Minister for Arts, Andrea Michaels, said: “It’s fantastic to celebrate the 2024 Adelaide Film Festival program launch! The Adelaide Film Festival is now an annual celebration of our screen industry and the power of cinema following the Malinauskas Government’s additional $4 million investment. This year’s event launches with a remarkable film documenting the experience of Al Jazeera journalist Peter Greste, who spent 400 days behind bars in Egypt after being arrested on terrorism charges while covering the Arab Spring. There will be something for everyone so I encourage people to come out and enjoy incredible local and international films.”
The full program is available here: https://adelaidefilmfestival.org/program/
AFF runs October 23 – November 3
https://www.adelaidefilmfestival.org
ADELAIDE FILM FESTIVAL
Adelaide Film Festival (AFF) is South Australia’s premier screen event and one of Australia’s leading film festivals. It’s an annual celebration of courageous cinema where filmmakers and audiences come together for two weeks of local and international film premieres, parties and experiences.

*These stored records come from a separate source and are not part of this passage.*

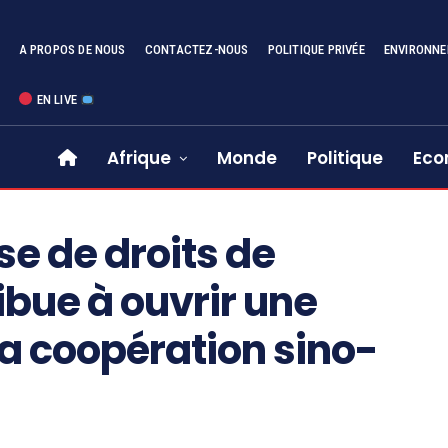
A PROPOS DE NOUS
CONTACTEZ-NOUS
POLITIQUE PRIVÉE
ENVIRONN
EN LIVE
Afrique
Monde
Politique
Eco
se de droits de
ibue à ouvrir une
la coopération sino-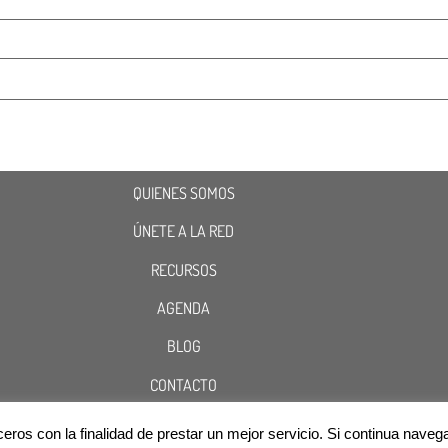
QUIENES SOMOS
ÚNETE A LA RED
RECURSOS
AGENDA
BLOG
CONTACTO
terceros con la finalidad de prestar un mejor servicio. Si continua n
Cookies
Aviso Legal
Política de Privacidad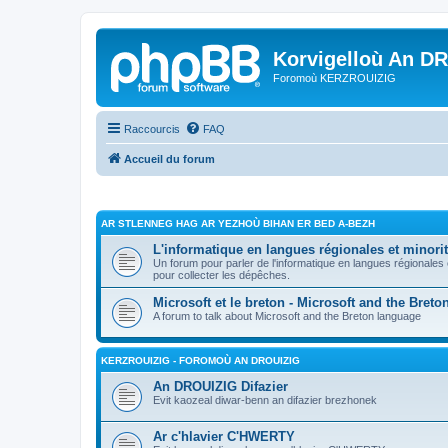
Korvigelloù An D
Foromoù KERZROUIZIG
Raccourcis
FAQ
Accueil du forum
AR STLENNEG HAG AR YEZHOÙ BIHAN ER BED A-BEZH
L'informatique en langues régionales et minorit
Un forum pour parler de l'informatique en langues régionales
pour collecter les dépêches.
Microsoft et le breton - Microsoft and the Bret
A forum to talk about Microsoft and the Breton language
KERZROUIZIG - FOROMOÙ AN DROUIZIG
An DROUIZIG Difazier
Evit kaozeal diwar-benn an difazier brezhonek
Ar c'hlavier C'HWERTY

Adelaide Film Festival 2024 will take place from the 23rd of October until the 3rd of November — after the Venice and Toronto International Film Festivals, signifying the beginning of the awards season.

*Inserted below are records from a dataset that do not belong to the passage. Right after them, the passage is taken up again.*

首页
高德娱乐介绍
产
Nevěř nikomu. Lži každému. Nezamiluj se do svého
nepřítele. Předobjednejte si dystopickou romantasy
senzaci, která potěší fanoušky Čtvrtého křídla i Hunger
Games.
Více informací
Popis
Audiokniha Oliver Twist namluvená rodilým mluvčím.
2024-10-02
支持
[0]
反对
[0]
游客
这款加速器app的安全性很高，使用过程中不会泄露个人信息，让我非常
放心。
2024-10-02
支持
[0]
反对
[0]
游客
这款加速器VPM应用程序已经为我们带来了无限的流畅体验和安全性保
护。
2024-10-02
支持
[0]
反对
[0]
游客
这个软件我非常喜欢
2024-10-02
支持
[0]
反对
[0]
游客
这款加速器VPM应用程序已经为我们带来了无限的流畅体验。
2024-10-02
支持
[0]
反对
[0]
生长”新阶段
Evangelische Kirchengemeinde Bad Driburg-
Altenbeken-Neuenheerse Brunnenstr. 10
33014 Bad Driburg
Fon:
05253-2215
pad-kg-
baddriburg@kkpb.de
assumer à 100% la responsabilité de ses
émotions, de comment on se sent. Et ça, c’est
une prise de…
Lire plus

Adelaide Film Festival has secured a reputation around the globe as an essential screen culture event and was named in Variety Film Magazine’s 50 Unmissable Film Festivals. With a distinctively curated program of Australian and international films, moving image exhibitions, talks, red carpet events and more, AFF continues to be regarded as a premier destination for new and exciting screen projects.
Adelaide Film Festival is proud to celebrate excellence in screen storytelling and presents a number of prestigious Jury and Audience Awards at each festival.

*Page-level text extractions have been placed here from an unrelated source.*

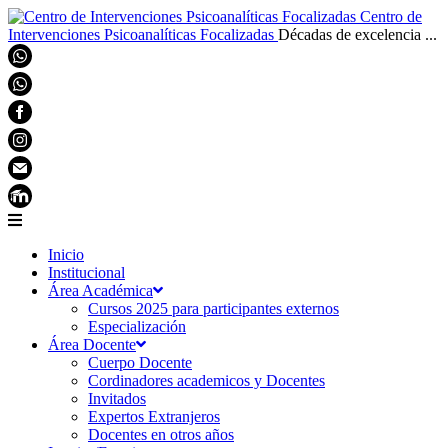
Centro de
Intervenciones Psicoanalíticas Focalizadas
Décadas de excelencia ...
Inicio
Institucional
Área Académica
Cursos 2025 para participantes externos
Especialización
Área Docente
Cuerpo Docente
Cordinadores academicos y Docentes
Invitados
Expertos Extranjeros
Docentes en otros años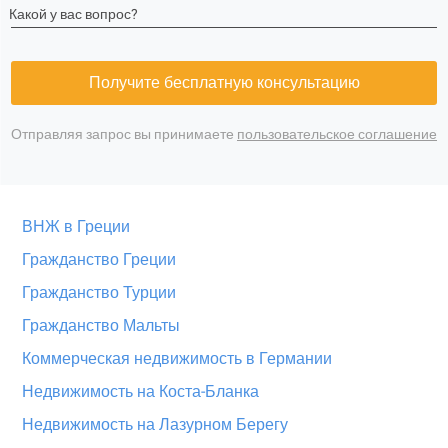
Какой у вас вопрос?
Получите бесплатную консультацию
Отправляя запрос вы принимаете
пользовательское соглашение
ВНЖ в Греции
Гражданство Греции
Гражданство Турции
Гражданство Мальты
Коммерческая недвижимость в Германии
Недвижимость на Коста-Бланка
Недвижимость на Лазурном Берегу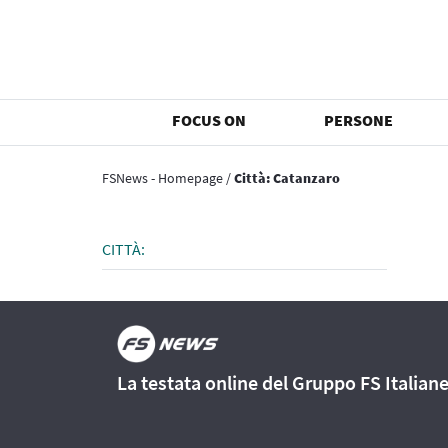
FOCUS ON
PERSONE
FSNews - Homepage
/
Città: Catanzaro
CITTÀ:
La testata online del Gruppo FS Italian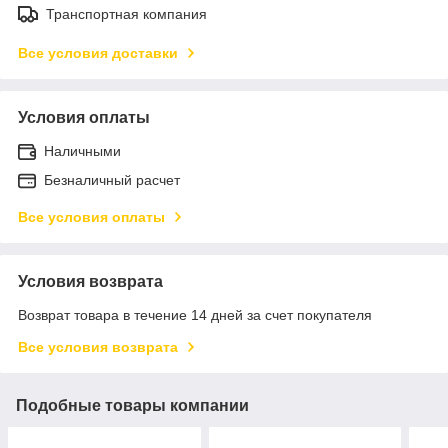
Транспортная компания
Все условия доставки
Условия оплаты
Наличными
Безналичный расчет
Все условия оплаты
Условия возврата
Возврат товара в течение 14 дней за счет покупателя
Все условия возврата
Подобные товары компании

The Adelaide Film Festival Investment Fund (AFFIF), a cornerstone of the festival, invests in new screen production. Since its inception in 2003, AFFIF has redefined the role of film festivals to be an active contributor in creating new work and has supported over 150 projects. The first fund of its type in Australia, and a rarity worldwide, AFFIF is a major force for encouraging and showcasing bold new Australian screen works.